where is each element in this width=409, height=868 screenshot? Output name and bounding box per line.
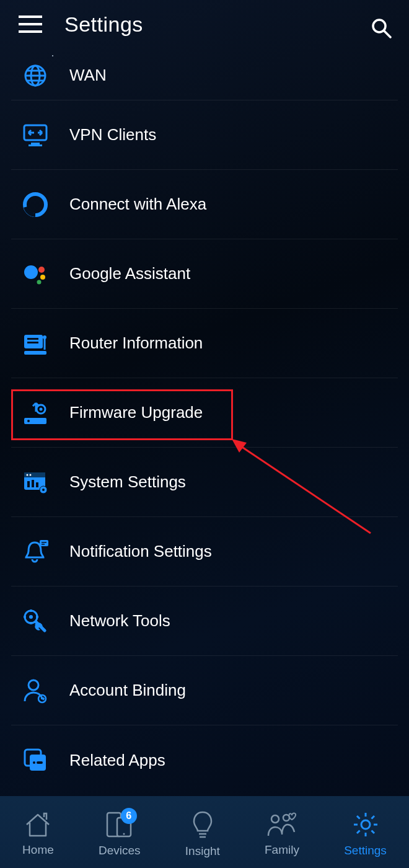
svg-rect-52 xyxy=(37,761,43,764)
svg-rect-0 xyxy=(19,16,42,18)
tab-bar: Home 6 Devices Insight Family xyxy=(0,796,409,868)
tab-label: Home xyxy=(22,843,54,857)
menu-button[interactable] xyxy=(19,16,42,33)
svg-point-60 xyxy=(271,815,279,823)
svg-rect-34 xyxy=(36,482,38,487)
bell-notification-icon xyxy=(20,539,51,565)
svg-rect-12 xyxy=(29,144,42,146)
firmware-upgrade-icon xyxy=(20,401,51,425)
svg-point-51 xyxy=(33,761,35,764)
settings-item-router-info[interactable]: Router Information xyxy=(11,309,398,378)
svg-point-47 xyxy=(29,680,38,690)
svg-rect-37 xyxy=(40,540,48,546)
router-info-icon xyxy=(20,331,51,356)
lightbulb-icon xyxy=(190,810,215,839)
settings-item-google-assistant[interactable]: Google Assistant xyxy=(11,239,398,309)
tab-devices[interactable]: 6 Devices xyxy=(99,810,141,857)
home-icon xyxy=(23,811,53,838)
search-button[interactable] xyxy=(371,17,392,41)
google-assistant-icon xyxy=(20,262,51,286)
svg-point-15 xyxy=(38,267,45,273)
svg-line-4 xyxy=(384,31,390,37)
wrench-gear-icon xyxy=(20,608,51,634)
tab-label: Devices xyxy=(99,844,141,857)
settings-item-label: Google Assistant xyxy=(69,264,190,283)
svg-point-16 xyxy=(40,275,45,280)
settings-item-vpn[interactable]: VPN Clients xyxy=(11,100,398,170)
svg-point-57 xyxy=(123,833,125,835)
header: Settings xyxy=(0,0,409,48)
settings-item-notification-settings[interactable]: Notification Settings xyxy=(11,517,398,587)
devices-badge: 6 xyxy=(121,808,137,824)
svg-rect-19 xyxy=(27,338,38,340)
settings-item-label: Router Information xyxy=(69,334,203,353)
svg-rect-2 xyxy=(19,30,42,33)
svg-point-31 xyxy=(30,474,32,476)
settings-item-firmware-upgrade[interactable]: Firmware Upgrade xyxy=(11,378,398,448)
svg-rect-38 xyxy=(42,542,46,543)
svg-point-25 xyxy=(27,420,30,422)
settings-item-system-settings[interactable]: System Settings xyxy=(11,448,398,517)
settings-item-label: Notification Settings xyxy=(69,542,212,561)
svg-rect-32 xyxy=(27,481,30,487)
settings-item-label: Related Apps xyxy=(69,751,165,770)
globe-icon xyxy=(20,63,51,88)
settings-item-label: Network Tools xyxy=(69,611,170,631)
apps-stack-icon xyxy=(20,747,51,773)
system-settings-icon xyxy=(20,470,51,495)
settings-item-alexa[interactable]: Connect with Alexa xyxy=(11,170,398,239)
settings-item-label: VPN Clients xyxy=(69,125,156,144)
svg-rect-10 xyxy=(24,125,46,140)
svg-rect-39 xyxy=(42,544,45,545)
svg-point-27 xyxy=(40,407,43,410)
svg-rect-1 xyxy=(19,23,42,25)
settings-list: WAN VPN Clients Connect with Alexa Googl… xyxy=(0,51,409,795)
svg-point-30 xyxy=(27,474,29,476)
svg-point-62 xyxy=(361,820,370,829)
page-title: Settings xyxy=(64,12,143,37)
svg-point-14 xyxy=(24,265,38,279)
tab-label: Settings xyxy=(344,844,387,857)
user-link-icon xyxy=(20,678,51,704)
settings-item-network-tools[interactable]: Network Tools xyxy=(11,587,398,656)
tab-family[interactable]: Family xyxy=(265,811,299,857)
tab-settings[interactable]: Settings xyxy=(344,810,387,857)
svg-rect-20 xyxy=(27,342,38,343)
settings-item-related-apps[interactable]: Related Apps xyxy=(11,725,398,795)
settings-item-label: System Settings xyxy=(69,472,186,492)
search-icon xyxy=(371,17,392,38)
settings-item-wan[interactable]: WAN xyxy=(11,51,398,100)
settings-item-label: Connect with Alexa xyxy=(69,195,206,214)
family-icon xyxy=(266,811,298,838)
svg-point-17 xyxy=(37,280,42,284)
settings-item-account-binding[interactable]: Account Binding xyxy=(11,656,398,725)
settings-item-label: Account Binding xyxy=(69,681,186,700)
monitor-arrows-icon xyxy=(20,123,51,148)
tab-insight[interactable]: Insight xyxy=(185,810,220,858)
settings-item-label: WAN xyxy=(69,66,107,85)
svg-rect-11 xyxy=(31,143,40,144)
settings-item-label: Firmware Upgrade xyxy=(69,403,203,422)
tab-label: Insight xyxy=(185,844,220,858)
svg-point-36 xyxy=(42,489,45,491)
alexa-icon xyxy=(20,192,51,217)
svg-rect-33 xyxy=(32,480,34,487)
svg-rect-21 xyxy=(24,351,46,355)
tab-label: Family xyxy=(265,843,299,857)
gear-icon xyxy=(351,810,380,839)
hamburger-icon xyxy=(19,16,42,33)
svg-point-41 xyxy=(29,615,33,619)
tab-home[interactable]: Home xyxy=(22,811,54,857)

-=-=-

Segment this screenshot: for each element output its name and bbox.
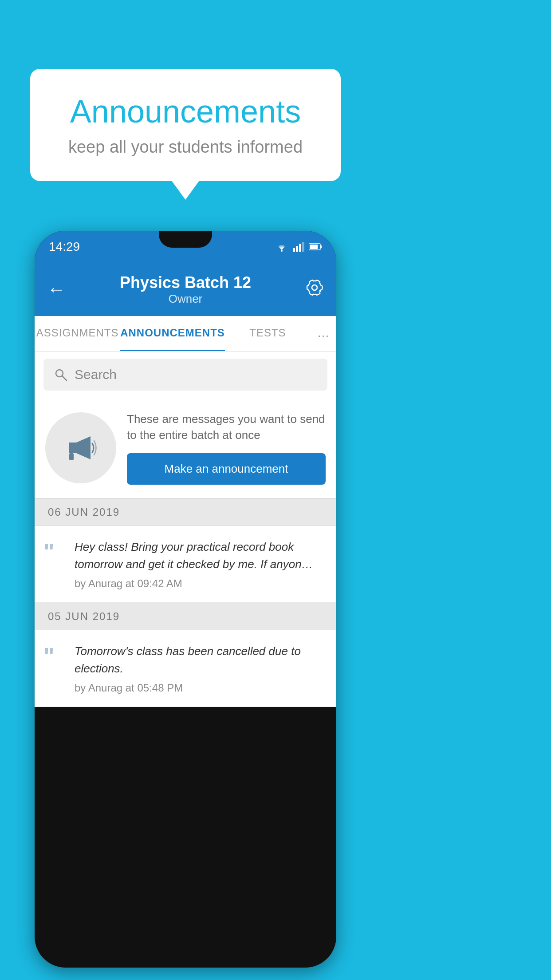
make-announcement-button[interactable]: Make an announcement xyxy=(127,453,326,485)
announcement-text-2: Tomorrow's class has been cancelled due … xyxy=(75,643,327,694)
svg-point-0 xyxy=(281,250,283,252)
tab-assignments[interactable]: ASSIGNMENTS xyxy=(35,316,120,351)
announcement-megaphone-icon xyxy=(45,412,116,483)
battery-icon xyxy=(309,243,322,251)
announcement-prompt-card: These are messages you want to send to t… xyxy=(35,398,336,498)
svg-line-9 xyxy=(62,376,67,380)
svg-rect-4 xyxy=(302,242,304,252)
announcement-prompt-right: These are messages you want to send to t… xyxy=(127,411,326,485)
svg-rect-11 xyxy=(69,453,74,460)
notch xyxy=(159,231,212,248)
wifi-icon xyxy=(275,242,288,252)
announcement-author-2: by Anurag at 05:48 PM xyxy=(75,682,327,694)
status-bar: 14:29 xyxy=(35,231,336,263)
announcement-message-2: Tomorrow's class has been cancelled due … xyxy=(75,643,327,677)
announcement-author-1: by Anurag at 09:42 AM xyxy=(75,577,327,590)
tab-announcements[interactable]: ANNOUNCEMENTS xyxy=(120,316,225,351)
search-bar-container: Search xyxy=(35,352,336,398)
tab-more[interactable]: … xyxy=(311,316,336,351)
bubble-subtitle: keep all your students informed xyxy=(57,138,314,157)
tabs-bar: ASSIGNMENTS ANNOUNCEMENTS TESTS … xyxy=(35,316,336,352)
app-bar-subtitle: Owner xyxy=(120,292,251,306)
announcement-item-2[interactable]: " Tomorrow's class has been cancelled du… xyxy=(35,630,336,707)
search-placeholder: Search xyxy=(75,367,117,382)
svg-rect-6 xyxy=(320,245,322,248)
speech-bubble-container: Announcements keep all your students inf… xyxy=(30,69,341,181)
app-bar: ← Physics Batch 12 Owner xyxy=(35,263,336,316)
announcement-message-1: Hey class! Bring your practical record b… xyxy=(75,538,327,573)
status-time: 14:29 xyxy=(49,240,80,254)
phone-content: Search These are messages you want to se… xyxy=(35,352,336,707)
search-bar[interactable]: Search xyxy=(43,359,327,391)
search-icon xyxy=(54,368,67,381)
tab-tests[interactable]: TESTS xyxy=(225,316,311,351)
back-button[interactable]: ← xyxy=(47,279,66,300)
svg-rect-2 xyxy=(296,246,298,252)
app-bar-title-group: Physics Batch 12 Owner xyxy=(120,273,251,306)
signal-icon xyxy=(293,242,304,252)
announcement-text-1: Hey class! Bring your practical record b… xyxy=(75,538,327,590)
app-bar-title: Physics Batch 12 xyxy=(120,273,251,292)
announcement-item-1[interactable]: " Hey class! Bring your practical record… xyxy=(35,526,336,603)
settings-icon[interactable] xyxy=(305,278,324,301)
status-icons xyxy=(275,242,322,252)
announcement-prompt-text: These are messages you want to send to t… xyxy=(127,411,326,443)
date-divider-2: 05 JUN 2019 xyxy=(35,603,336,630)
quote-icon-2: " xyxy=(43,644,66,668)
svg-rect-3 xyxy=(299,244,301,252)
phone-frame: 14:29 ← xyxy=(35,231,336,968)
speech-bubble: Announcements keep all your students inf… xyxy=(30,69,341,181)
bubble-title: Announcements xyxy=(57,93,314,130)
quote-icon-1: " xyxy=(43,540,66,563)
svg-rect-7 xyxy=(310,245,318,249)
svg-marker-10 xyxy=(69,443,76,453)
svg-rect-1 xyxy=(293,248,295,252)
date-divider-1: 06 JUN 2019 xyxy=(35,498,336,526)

-=-=-

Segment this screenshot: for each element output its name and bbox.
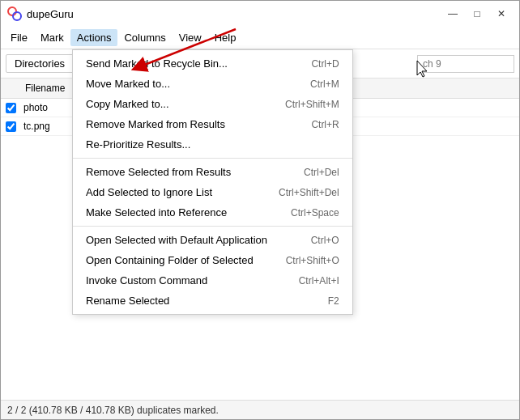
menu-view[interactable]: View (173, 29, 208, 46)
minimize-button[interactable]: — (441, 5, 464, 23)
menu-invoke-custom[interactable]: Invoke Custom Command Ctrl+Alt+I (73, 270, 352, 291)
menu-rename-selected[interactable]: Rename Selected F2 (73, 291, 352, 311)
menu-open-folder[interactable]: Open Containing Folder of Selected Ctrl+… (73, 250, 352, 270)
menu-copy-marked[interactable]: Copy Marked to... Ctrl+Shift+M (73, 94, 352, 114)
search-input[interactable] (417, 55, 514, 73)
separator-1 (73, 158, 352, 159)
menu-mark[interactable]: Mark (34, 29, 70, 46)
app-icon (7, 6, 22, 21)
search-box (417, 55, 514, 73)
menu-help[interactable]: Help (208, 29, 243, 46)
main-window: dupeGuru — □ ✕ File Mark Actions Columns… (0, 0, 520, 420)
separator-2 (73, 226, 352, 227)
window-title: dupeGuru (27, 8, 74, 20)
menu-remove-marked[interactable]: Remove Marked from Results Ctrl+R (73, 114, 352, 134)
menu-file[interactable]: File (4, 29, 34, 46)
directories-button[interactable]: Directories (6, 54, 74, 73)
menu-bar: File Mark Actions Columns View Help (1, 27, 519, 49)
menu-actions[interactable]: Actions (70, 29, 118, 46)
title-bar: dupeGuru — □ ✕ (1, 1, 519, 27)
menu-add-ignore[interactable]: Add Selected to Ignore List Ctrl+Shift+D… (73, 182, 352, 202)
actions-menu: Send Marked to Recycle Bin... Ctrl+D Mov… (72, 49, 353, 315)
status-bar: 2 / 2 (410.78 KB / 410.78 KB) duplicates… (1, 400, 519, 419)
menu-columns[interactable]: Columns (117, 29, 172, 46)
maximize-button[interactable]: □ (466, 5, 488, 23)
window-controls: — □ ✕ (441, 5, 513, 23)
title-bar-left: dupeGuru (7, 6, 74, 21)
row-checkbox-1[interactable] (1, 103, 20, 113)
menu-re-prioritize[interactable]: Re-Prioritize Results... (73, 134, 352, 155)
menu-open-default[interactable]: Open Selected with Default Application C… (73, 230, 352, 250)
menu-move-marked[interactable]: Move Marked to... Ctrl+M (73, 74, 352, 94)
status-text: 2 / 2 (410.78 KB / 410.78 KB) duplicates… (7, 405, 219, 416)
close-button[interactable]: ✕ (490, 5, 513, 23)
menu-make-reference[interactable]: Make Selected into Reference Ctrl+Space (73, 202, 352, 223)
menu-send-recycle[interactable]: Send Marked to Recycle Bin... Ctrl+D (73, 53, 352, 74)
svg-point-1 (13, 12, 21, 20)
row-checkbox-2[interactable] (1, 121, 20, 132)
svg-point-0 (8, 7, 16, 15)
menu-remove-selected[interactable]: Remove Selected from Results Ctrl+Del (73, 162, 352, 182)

-=-=-

PROBLEM: With "Remove" as the search string, filter the records and return each line that has it.

TASK RESPONSE:
menu-remove-marked[interactable]: Remove Marked from Results Ctrl+R (73, 114, 352, 134)
menu-remove-selected[interactable]: Remove Selected from Results Ctrl+Del (73, 162, 352, 182)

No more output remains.